Later in the week, Weik and members of the woodcock crew demonstrated survey, capture, and marking techniques of American woodcock for the class at the Edmunds Division.  We located two singing male woodcock and in the evening set mistnets at their singing grounds.  We were successful in capturing a male woodcock at each singing ground, plus a visiting female, and nearly caught a subdominant male woodcock that invaded the singing ground while the dominant male was in a holding bag.  We also caught several "bonus" birds: two American robins, two hermit thrushes, and an Empidonax flycatcher.  The crew demonstrated how to remove the birds from mistnets, proper handling of a bird, how to apply a leg band, and how to determine sex and age of a woodcock.  This was a hands-on learning opportunity, so students assisted in removing birds from nets, handled the birds and examined their plumage and morphology.  A northern saw-whet owl provided background vocals.

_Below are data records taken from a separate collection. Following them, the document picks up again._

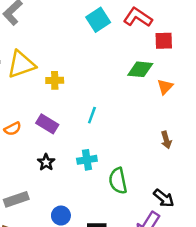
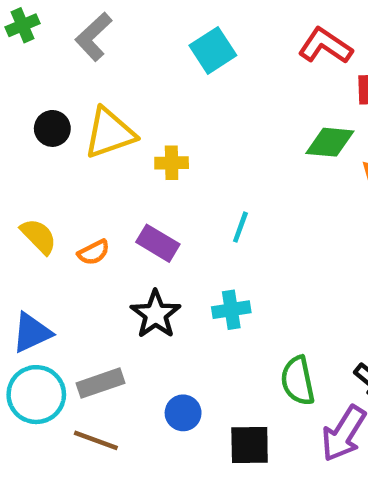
cyan square: (98, 20) -> (213, 50), moved
black star: (46, 162) -> (156, 314), size x1.5
green semicircle: (118, 181) -> (298, 381), moved

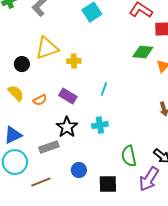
black circle: (52, 128) -> (22, 64), moved
gray rectangle: (100, 383) -> (49, 147), moved
brown line: (96, 440) -> (41, 182), turned -42

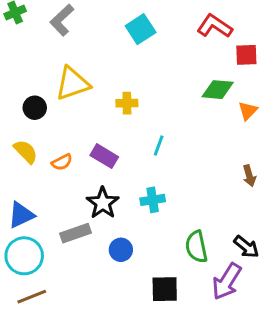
yellow cross: (74, 61) -> (127, 103), moved
blue circle: (79, 170) -> (121, 250), moved
brown line: (41, 182) -> (32, 297), moved

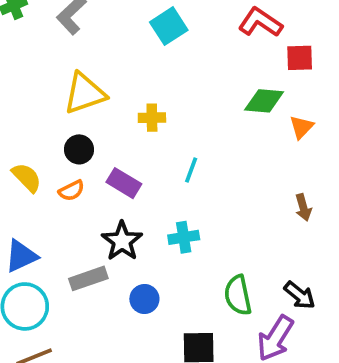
black circle: (35, 108) -> (79, 149), moved

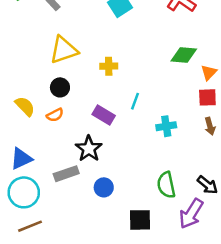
red square: (300, 58) -> (207, 97), moved
purple rectangle: (124, 183) -> (104, 115), moved
cyan cross: (184, 237) -> (166, 126), moved

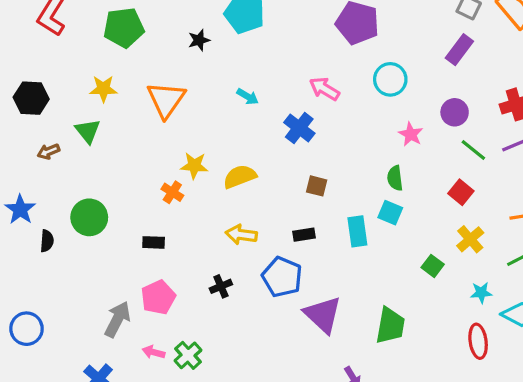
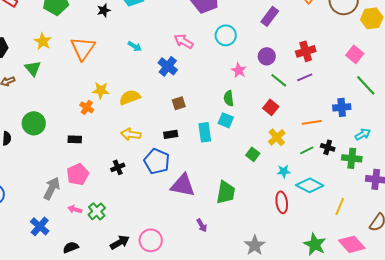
yellow star: (103, 89) -> (43, 41), turned 30
brown square: (317, 186) -> (179, 103), turned -32
purple triangle: (323, 315) -> (183, 185), turned -32

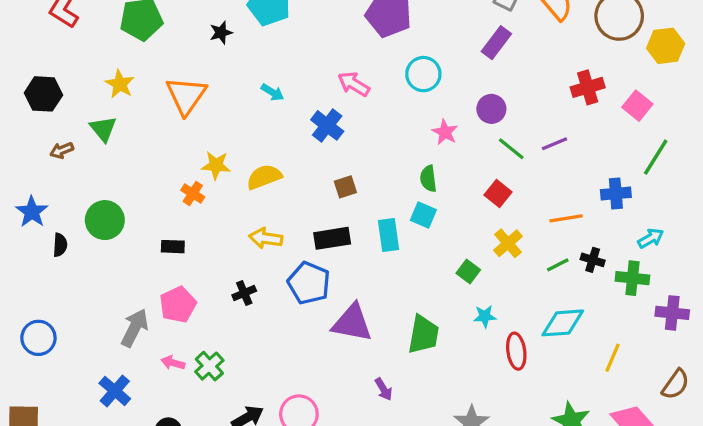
red cross: (306, 51) -> (588, 87), moved
green line: (366, 85) -> (656, 157), turned 75
black rectangle: (171, 134) -> (332, 238), size x1.5
cyan star: (284, 171) -> (485, 316), moved
cyan diamond: (310, 185) -> (563, 323), turned -32

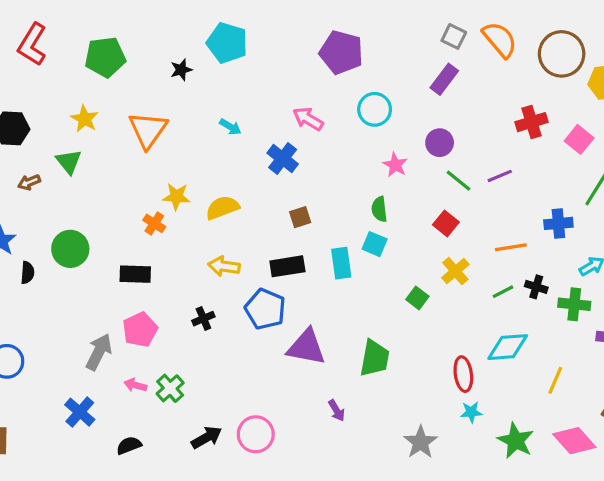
black rectangle: (173, 247) -> (135, 274), size x1.4
cyan star: (485, 316) -> (471, 412), moved

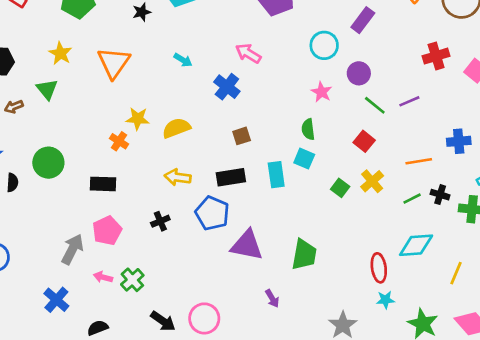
cyan circle: (375, 109) -> (324, 45), moved
green square: (417, 298) -> (340, 188), moved
black arrow: (207, 437) -> (163, 321), turned 65

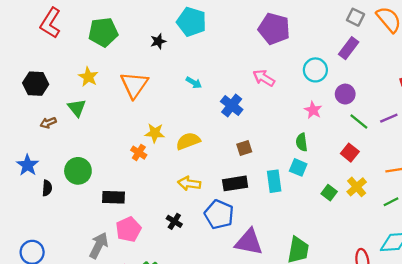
pink arrow: (248, 53) -> (264, 78), moved
black rectangle: (103, 184) -> (114, 197), moved
black cross: (160, 221) -> (174, 221), turned -35

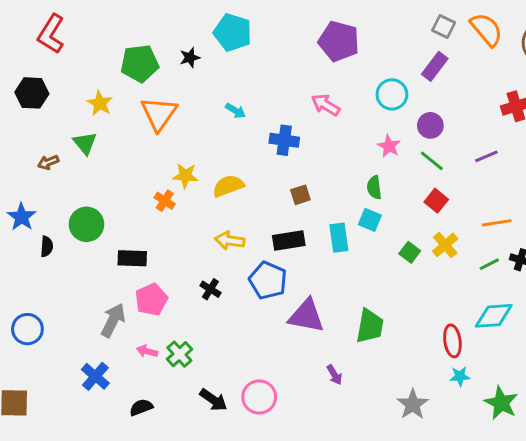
green pentagon: (103, 32) -> (140, 63), moved
black hexagon: (36, 84) -> (32, 93), moved
blue cross: (232, 105) -> (284, 140), turned -30
green line: (359, 122) -> (432, 161), moved

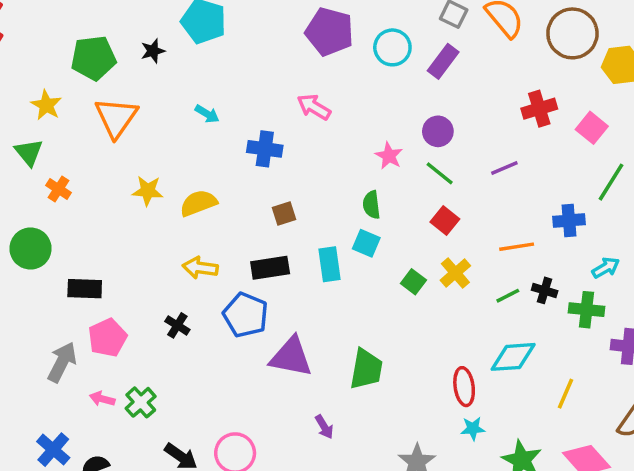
cyan circle: (392, 94) -> (392, 47), moved
orange cross: (165, 201) -> (58, 189), moved
blue cross: (95, 376) -> (53, 450), moved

The class assisted refuge staff by completing 5 woodcock singing ground survey routes at the Edmunds Division, conducting 2 call-back surveys for spruce grouse, and surveying land birds by song and call on two refuge islands in Cobscook Bay.  The Wildlife Field Survey May Term class annually spends two weeks based on the shore of Cobscook Bay in Edmunds near the refuge, where they are able to use refuge habitats, Cobscook Bay, and the surrounding area as an outdoor lab to complete the two-week field course which stresses the use and application of wildlife research and management techniques, collection and analysis of biological data and the recognition of wildlife species and their habitats.